The floodgates of my memories now opened, I wished they hadn’t been. The letter was badly written, rambling, and I would have laughed at the love song I had written at the end if it weren’t for the letter’s subject and how I had ended it. “Goodbye. Sorry,” was the very last line, underlined and everything.

My writing the letter wasn’t the only thing I remembered. I now could see in my mind the face of the love song’s intended recipient, and knew exactly how I had planned for them to find it. That was the night I remembered, the loneliest night of my life, when it had been the only option in my head to just leave the night behind, leave the whole world behind. The thought crossed my mind that this might have been some disappointing afterlife, but I doubted that. This did seem a lot like the real world.

So what had changed, I wondered? I had changed my mind, it seemed. Or lost it. I think I had been losing my mind anyway, as if everyone was just conspiring against me to make me insane.

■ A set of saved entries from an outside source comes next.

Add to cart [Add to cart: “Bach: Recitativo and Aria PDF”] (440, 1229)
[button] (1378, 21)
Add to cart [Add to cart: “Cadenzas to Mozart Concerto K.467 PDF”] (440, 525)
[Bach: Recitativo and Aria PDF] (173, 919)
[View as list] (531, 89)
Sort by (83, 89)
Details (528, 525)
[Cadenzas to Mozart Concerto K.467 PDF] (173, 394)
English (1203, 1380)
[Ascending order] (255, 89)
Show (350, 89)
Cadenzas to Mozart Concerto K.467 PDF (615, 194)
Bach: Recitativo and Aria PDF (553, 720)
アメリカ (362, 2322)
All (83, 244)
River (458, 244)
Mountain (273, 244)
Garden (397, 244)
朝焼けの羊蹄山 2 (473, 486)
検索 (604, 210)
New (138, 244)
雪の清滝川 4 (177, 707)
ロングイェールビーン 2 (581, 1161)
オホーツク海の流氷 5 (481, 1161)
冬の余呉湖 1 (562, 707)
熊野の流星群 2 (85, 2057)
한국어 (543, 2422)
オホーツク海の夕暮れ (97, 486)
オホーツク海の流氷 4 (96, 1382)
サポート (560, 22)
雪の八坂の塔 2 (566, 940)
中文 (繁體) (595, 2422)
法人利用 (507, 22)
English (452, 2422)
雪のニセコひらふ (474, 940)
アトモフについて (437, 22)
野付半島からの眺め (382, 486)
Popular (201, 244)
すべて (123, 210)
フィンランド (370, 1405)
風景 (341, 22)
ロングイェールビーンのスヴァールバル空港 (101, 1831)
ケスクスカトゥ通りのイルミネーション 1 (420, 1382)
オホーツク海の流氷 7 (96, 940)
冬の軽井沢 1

I thought about where I must have gone after I wrote the letter. I pictured the city in my mind, imagining my wandering, thinking of street names but not fully knowing if I had been there recently. But then what I had done came back to me too, another piece of broken glass that my memory had been shattered into. I had left the city in the night, gone to the middle of nowhere with just my letter and something… I couldn’t even remember what it was, but something told me it was a knife. I was a bit scared of dying suddenly, but bleeding to death had seemed alright. I had ended up not doing anything like I had planned, because of what happened next. I saw something.

Something had been in the sky, some light other than the dull moon and little stars. There had been a beam of light, and any thoughts that came into my head as the light came towards me seemed not worth worrying about. The whiteness of the light that filled my eyes went to black and I felt myself moving, as if I was being carried.

The next thing I could remember was lying down, and in a split second being taken from whatever bed I had been on. Figures surrounded me, barely there, as if they were only just more solid than the shadows on the bright walls around me, and I knew I had seen this scene before in movies. Were they doing some sort of test on me? Whatever they did, it must have changed some part of my mind, because nothing seemed normal after that. I could have sworn one of the figures thanked me, in the voice that I now heard in the emptiness of the desert. They said I had been very useful.

That must have been when I was left, here in the middle of nowhere with just my note. I saw a city in the distance and decided to make my way towards it. It must have changed my mind, my experience with the aliens and their experimenting. It meant that someone needed me, that I was really useful, that somewhere out there amongst the stars there was some form of life made better by my existence.

I knew for a fact that I wasn’t going to be believed, and I wasn’t even sure I’d be accepted, so I was going to treat this new second-chance life with caution. I had a feeling the voice would return some night, just to confirm that it really had happened, but after a few years I probably wouldn’t believe. The light, the aliens and my second chance would all just seem like figments of my messed-up imagination. All in my mind.